Re-assembling the past: The RePAIR dataset and benchmark for real world 2D and 3D puzzle solving
- URL: http://arxiv.org/abs/2410.24010v2
- Date: Tue, 05 Nov 2024 16:16:29 GMT
- Title: Re-assembling the past: The RePAIR dataset and benchmark for real world 2D and 3D puzzle solving
- Authors: Theodore Tsesmelis, Luca Palmieri, Marina Khoroshiltseva, Adeela Islam, Gur Elkin, Ofir Itzhak Shahar, Gianluca Scarpellini, Stefano Fiorini, Yaniv Ohayon, Nadav Alali, Sinem Aslan, Pietro Morerio, Sebastiano Vascon, Elena Gravina, Maria Cristina Napolitano, Giuseppe Scarpati, Gabriel Zuchtriegel, Alexandra SpĆ¼hler, Michel E. Fuchs, Stuart James, Ohad Ben-Shahar, Marcello Pelillo, Alessio Del Bue,
- Abstract summary: Our dataset has unique properties that are uncommon to current benchmarks for 2D and 3D puzzle solving.
The fragments and fractures are realistic, caused by a collapse of a fresco during a World War II bombing at the Pompeii archaeological park.
The dataset is multi-modal providing high resolution images with characteristic pictorial elements.
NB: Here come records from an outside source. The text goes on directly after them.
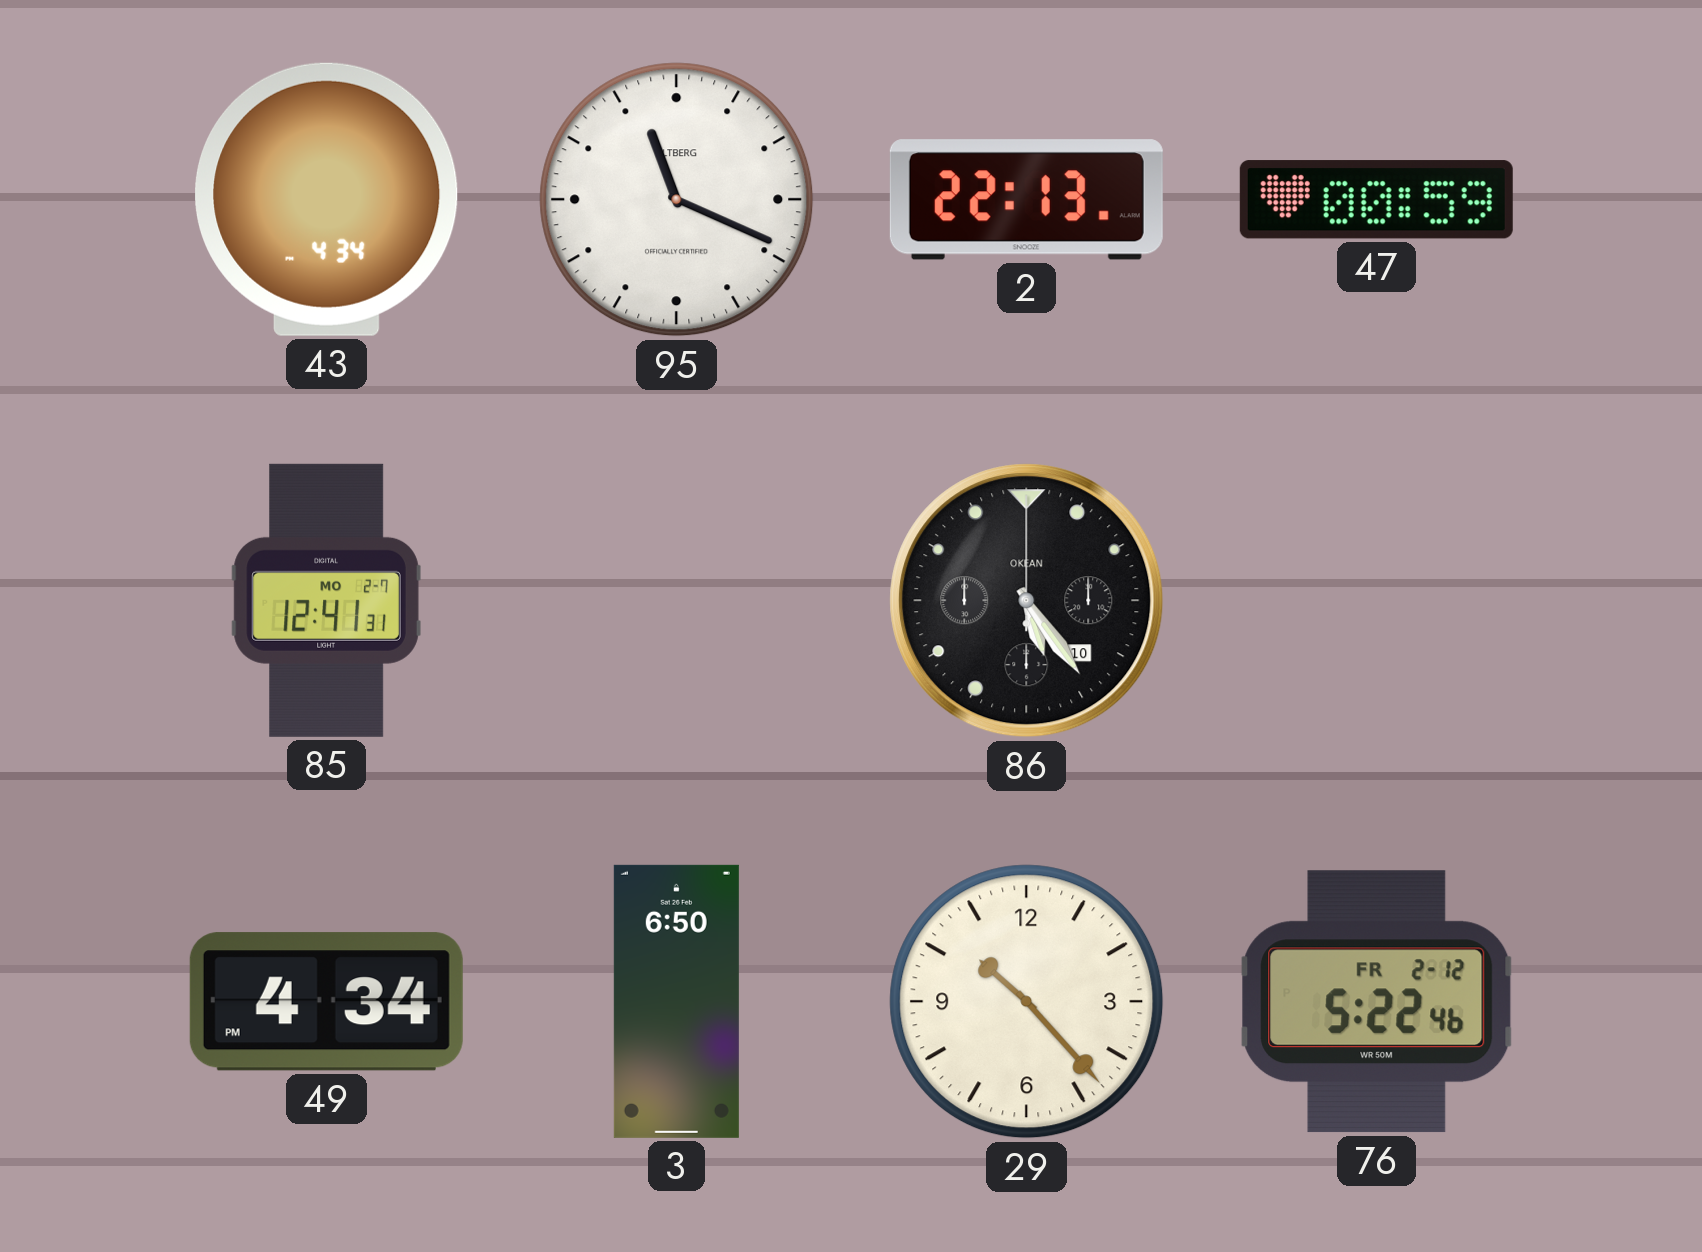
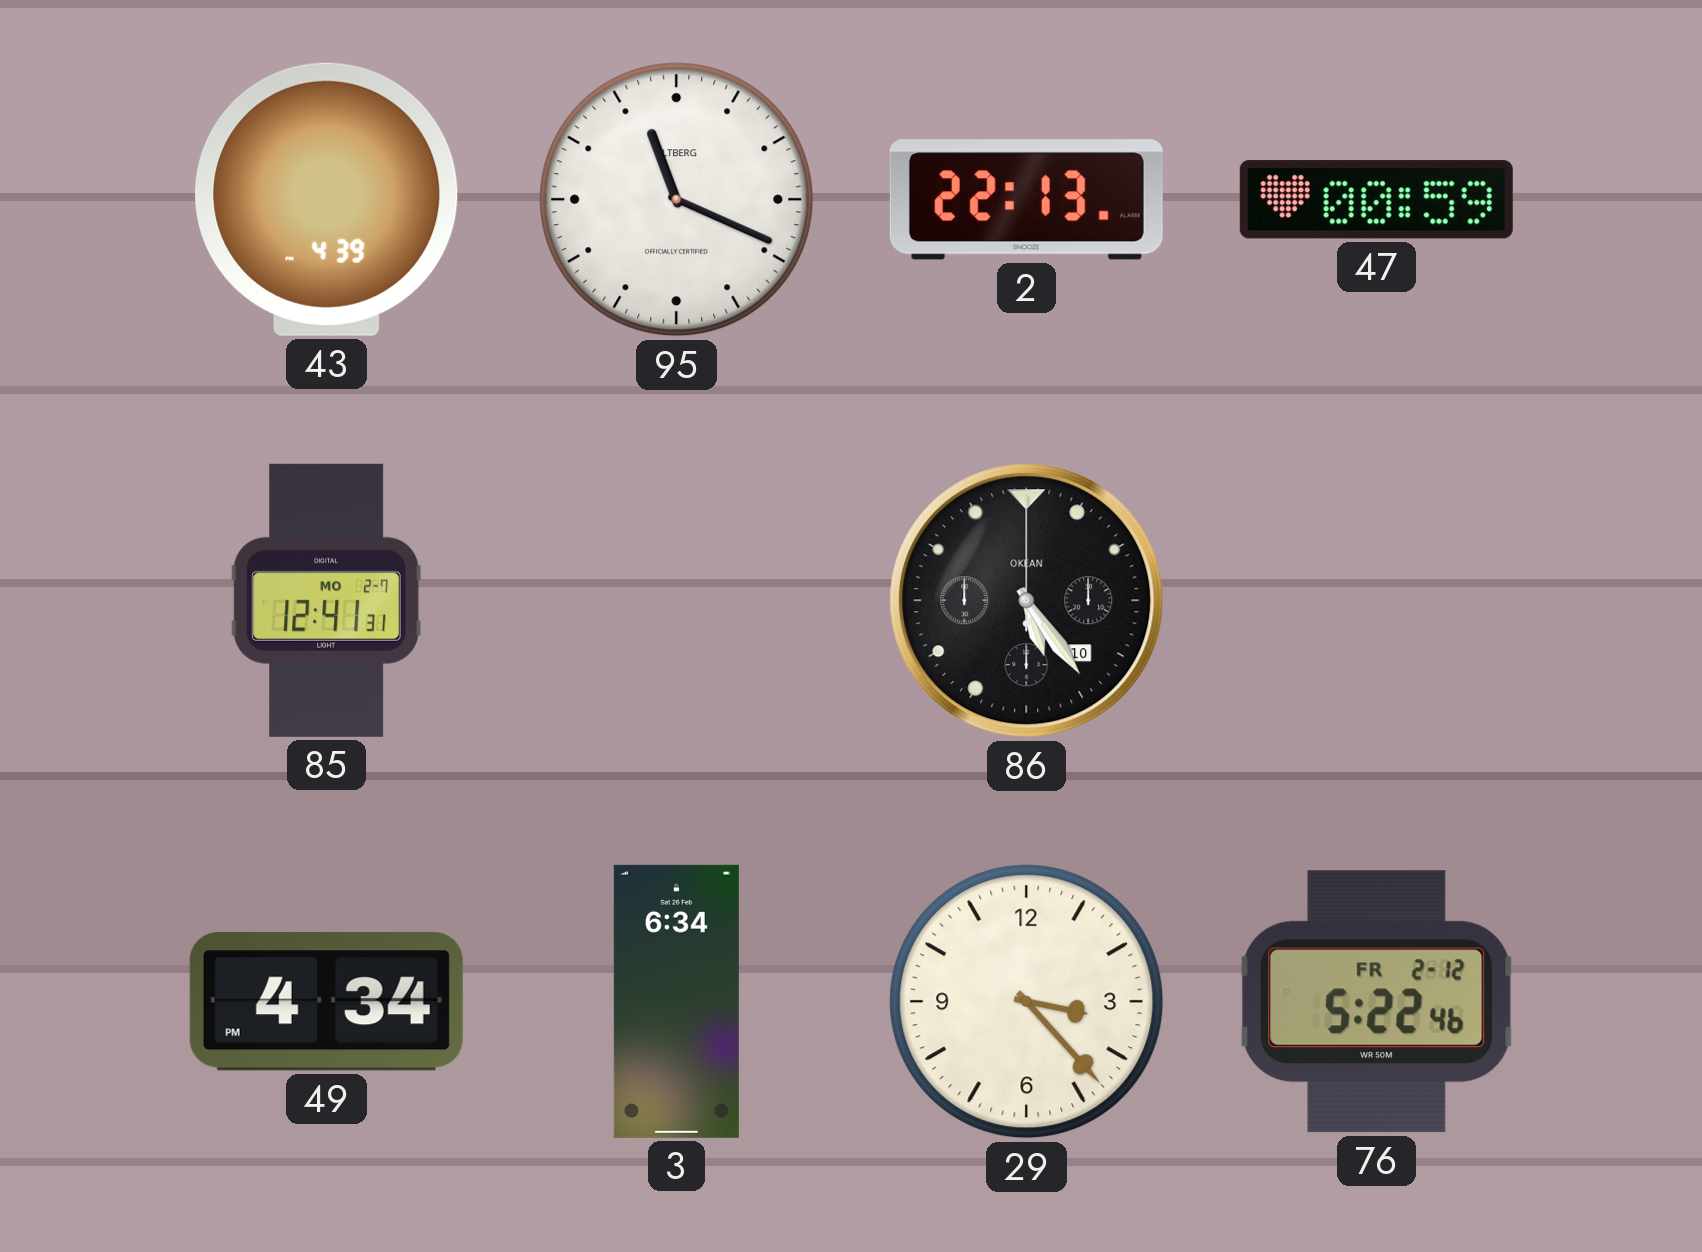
43: 4:34 -> 4:39
3: 6:50 -> 6:34
29: 10:23 -> 3:23
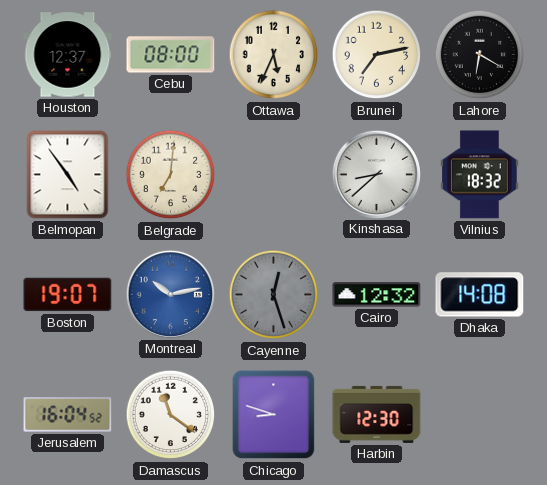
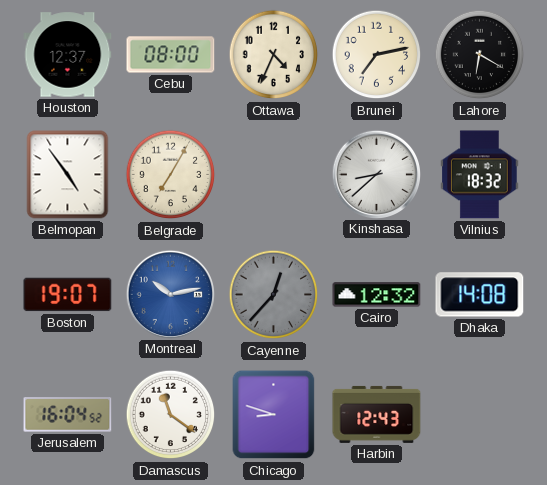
Ottawa: 5:34 -> 4:34
Belgrade: 7:01 -> 7:05
Cayenne: 12:27 -> 12:37
Harbin: 12:30 -> 12:43
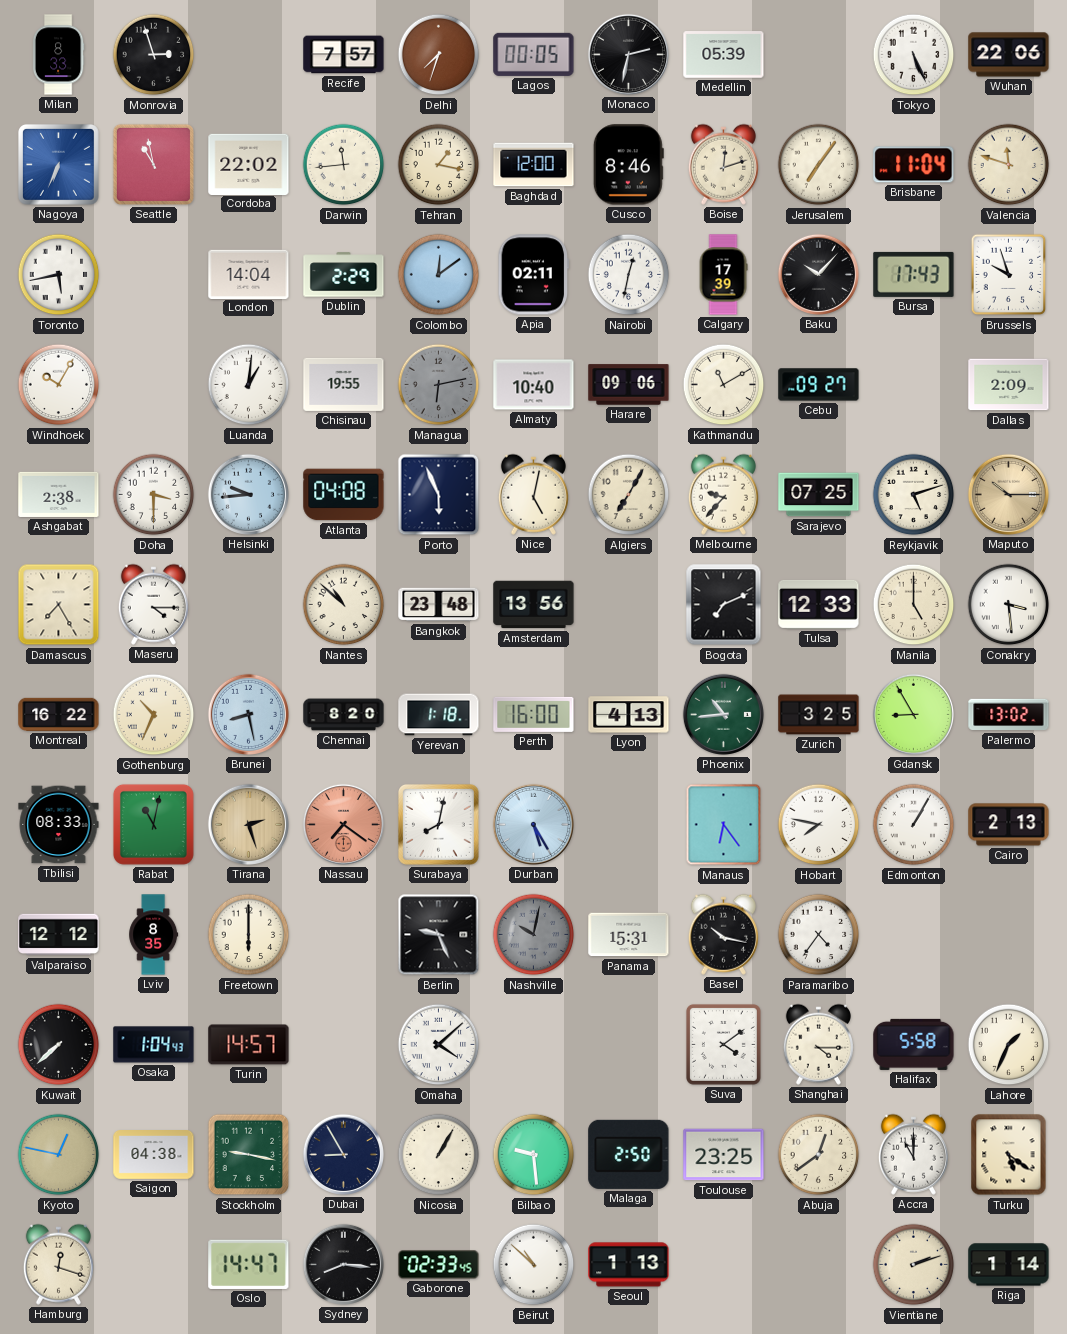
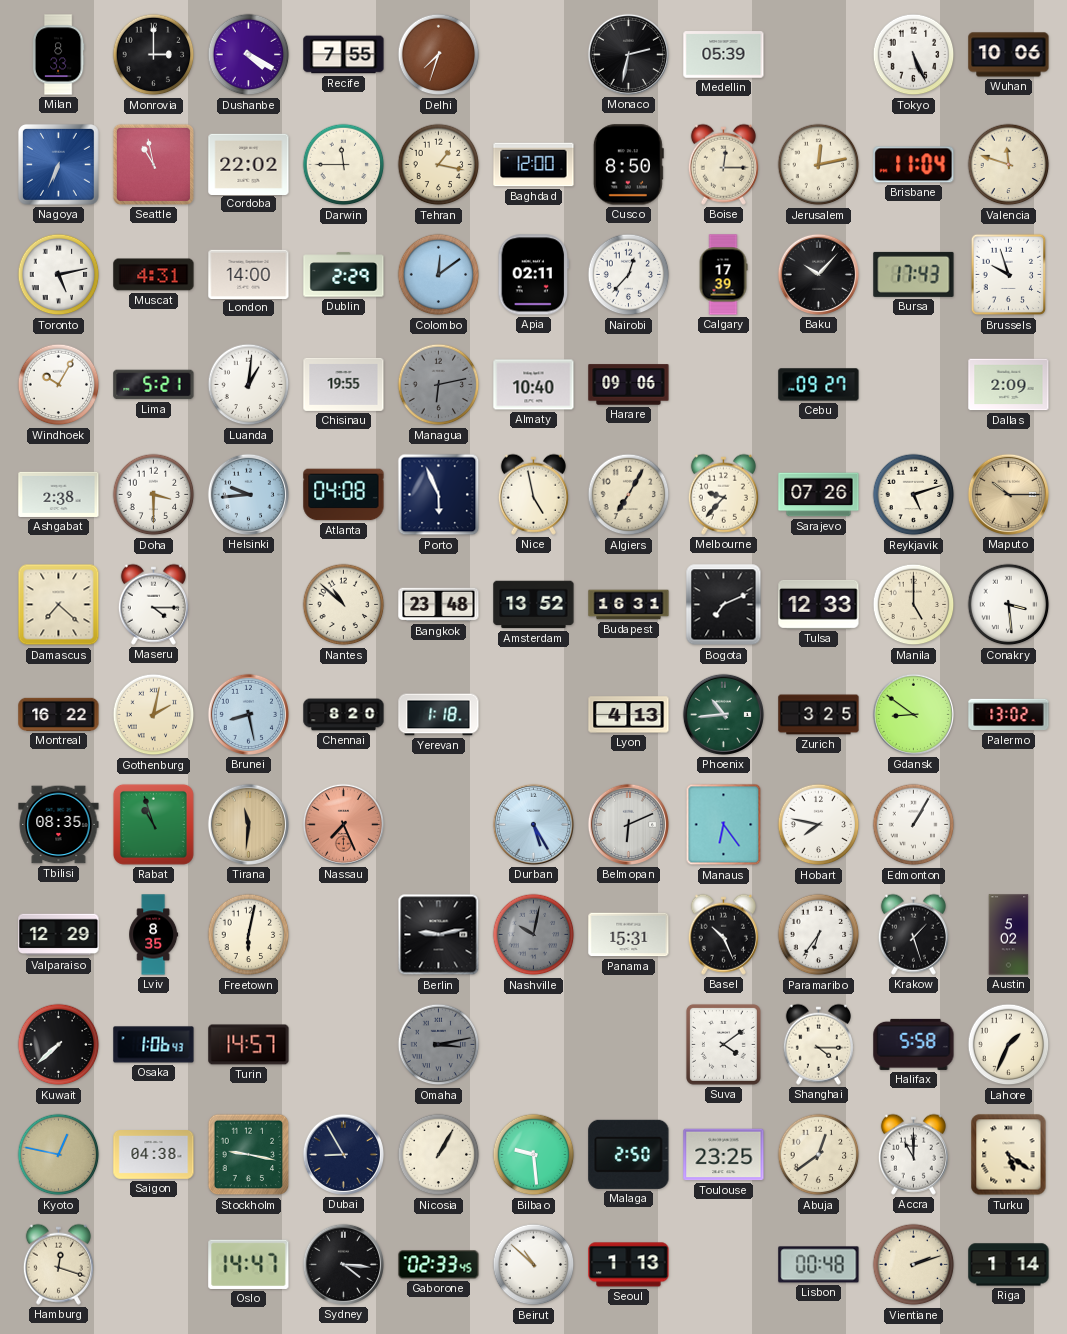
Monrovia: 2:57 -> 3:00
Dushanbe: none -> 4:20
Recife: 7:57 -> 7:55
Lagos: 00:05 -> none
Wuhan: 22:06 -> 10:06
Darwin: 11:44 -> 11:45
Cusco: 8:46 -> 8:50
Boise: 12:12 -> 12:15
Jerusalem: 7:06 -> 12:13
Toronto: 5:43 -> 5:13
Muscat: none -> 4:31
London: 14:04 -> 14:00
Nairobi: 12:32 -> 12:37
Lima: none -> 5:21
Kathmandu: 11:10 -> none
Nice: 5:02 -> 4:58
Sarajevo: 07:25 -> 07:26
Damascus: 7:25 -> 7:22
Amsterdam: 13:56 -> 13:52
Budapest: none -> 16:31
Gothenburg: 10:34 -> 2:02
Perth: 16:00 -> none
Gdansk: 8:55 -> 8:51
Tbilisi: 08:33 -> 08:35
Rabat: 11:02 -> 10:57
Tirana: 2:27 -> 11:31
Nassau: 7:21 -> 7:26
Surabaya: 8:02 -> none
Belmopan: none -> 6:11
Cairo: 2:13 -> none
Valparaiso: 12:12 -> 12:29
Freetown: 6:00 -> 6:02
Berlin: 9:26 -> 9:13
Basel: 10:17 -> 10:26
Paramaribo: 4:36 -> 6:36
Krakow: none -> 1:27
Austin: none -> 5:02
Osaka: 1:04 -> 1:06
Omaha: 4:08 -> 3:13
Omaha dial: white -> grey
Sydney: 8:16 -> 4:16
Lisbon: none -> 00:48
- Score: 46.073519734119266
- License:
- Abstract: This paper proposes the RePAIR dataset that represents a challenging benchmark to test modern computational and data driven methods for puzzle-solving and reassembly tasks. Our dataset has unique properties that are uncommon to current benchmarks for 2D and 3D puzzle solving. The fragments and fractures are realistic, caused by a collapse of a fresco during a World War II bombing at the Pompeii archaeological park. The fragments are also eroded and have missing pieces with irregular shapes and different dimensions, challenging further the reassembly algorithms. The dataset is multi-modal providing high resolution images with characteristic pictorial elements, detailed 3D scans of the fragments and meta-data annotated by the archaeologists. Ground truth has been generated through several years of unceasing fieldwork, including the excavation and cleaning of each fragment, followed by manual puzzle solving by archaeologists of a subset of approx. 1000 pieces among the 16000 available. After digitizing all the fragments in 3D, a benchmark was prepared to challenge current reassembly and puzzle-solving methods that often solve more simplistic synthetic scenarios. The tested baselines show that there clearly exists a gap to fill in solving this computationally complex problem.